■ Work instruction: Please repeat every entry exactly as given, apart from dropping the images.
○ ○ ○ ○ ○ ○ ○
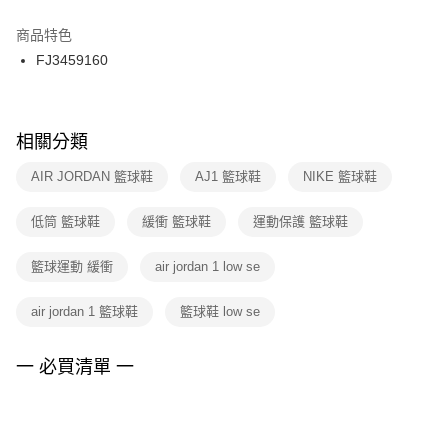
結帳頁面，進行簡訊認證並確認金額後，即可完成結帳。
２．訂單成立數日內，您將收到繳費通知簡訊。
商品特色
付款後門市自取
３．收到繳費通知簡訊後14天內，點擊此簡訊中的連結，可透過四大超商／
FJ3459160
每筆NT$100，滿NT$1,500(含以上)免運費
ATM／網路銀行／等多元方式進行付款，方視為交易完成。
※ 請注意：結帳手續完成當下不需立刻繳費，但若您需要取消訂單，請聯絡
購買商品的店家。未經商家同意取消之訂單仍視為有效，需透過AFTEE先享
後付繳納相關費用。
※ 交易是否成功請以「AFTEE先享後付 」之結帳頁面顯示為準，若有關於
相關分類
是否繳費成功／繳費後需取消欲退款等相關疑問，請聯繫「AFTEE先享後付
客戶支援中心」
https://netprotections.freshdesk.com/support/home
AIR JORDAN 籃球鞋
AJ1 籃球鞋
NIKE 籃球鞋
【注意事項】
低筒 籃球鞋
緩衝 籃球鞋
運動保護 籃球鞋
１．透過由恩沛科技股份有限公司提供之「AFTEE先享後付」服務完成之交
易，需依本服務之必要範圍內提供個人資料，並將交易相關給付款項請求債
權轉讓予恩沛科技股份有限公司。
籃球運動 緩衝
air jordan 1 low se
２．關於個人資料處理事宜，請瀏覽以下網址：
https://aftee.tw/terms/#terms3
air jordan 1 籃球鞋
籃球鞋 low se
３．未成年的使用者請事先徵得法定代理人或監護人之同意方可使用
「AFTEE先享後付」，若未經同意申辦者引起之損失，本公司不負相關責
任。
一 必買清單 一
４．使用「AFTEE先享後付」時，將依據個別帳號之用戶狀況，依本公司即
時審查核予不同之上限額度；若仍有額度不足之情形，本公司將視審查結果
請求用戶進行身份認證。
５．嚴禁一人註冊多個帳號或使用他人資訊註冊。若發現惡意使用之情形，
恩沛科技股份有限公司將有權停止該用戶之使用額度並採取法律行動。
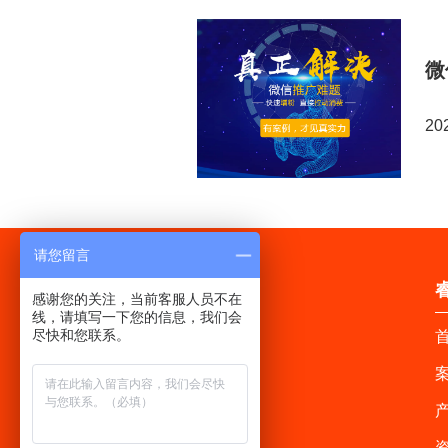
微
20
请您留言
感谢您的关注，当前客服人员不在
线，请填写一下您的信息，我们会
尽快和您联系。
首
案
产
资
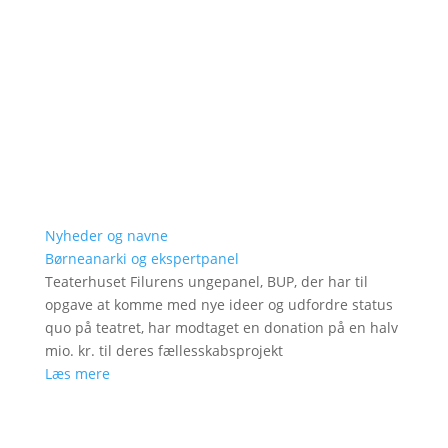
Nyheder og navne
Børneanarki og ekspertpanel
Teaterhuset Filurens ungepanel, BUP, der har til
opgave at komme med nye ideer og udfordre status
quo på teatret, har modtaget en donation på en halv
mio. kr. til deres fællesskabsprojekt
Læs mere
○ ○ ○ ○ ○ ○ ○
■ Expected answer:
結帳頁面，進行簡訊認證並確認金額後，即可完成結帳。
２．訂單成立數日內，您將收到繳費通知簡訊。
商品特色
付款後門市自取
３．收到繳費通知簡訊後14天內，點擊此簡訊中的連結，可透過四大超商／
FJ3459160
每筆NT$100，滿NT$1,500(含以上)免運費
ATM／網路銀行／等多元方式進行付款，方視為交易完成。
※ 請注意：結帳手續完成當下不需立刻繳費，但若您需要取消訂單，請聯絡
購買商品的店家。未經商家同意取消之訂單仍視為有效，需透過AFTEE先享
後付繳納相關費用。
※ 交易是否成功請以「AFTEE先享後付 」之結帳頁面顯示為準，若有關於
相關分類
是否繳費成功／繳費後需取消欲退款等相關疑問，請聯繫「AFTEE先享後付
客戶支援中心」
https://netprotections.freshdesk.com/support/home
AIR JORDAN 籃球鞋
AJ1 籃球鞋
NIKE 籃球鞋
【注意事項】
低筒 籃球鞋
緩衝 籃球鞋
運動保護 籃球鞋
１．透過由恩沛科技股份有限公司提供之「AFTEE先享後付」服務完成之交
易，需依本服務之必要範圍內提供個人資料，並將交易相關給付款項請求債
權轉讓予恩沛科技股份有限公司。
籃球運動 緩衝
air jordan 1 low se
２．關於個人資料處理事宜，請瀏覽以下網址：
https://aftee.tw/terms/#terms3
air jordan 1 籃球鞋
籃球鞋 low se
３．未成年的使用者請事先徵得法定代理人或監護人之同意方可使用
「AFTEE先享後付」，若未經同意申辦者引起之損失，本公司不負相關責
任。
一 必買清單 一
４．使用「AFTEE先享後付」時，將依據個別帳號之用戶狀況，依本公司即
時審查核予不同之上限額度；若仍有額度不足之情形，本公司將視審查結果
請求用戶進行身份認證。
５．嚴禁一人註冊多個帳號或使用他人資訊註冊。若發現惡意使用之情形，
恩沛科技股份有限公司將有權停止該用戶之使用額度並採取法律行動。
微
20
请您留言
感谢您的关注，当前客服人员不在
线，请填写一下您的信息，我们会
尽快和您联系。
首
案
产
资
Nyheder og navne
Børneanarki og ekspertpanel
Teaterhuset Filurens ungepanel, BUP, der har til
opgave at komme med nye ideer og udfordre status
quo på teatret, har modtaget en donation på en halv
mio. kr. til deres fællesskabsprojekt
Læs mere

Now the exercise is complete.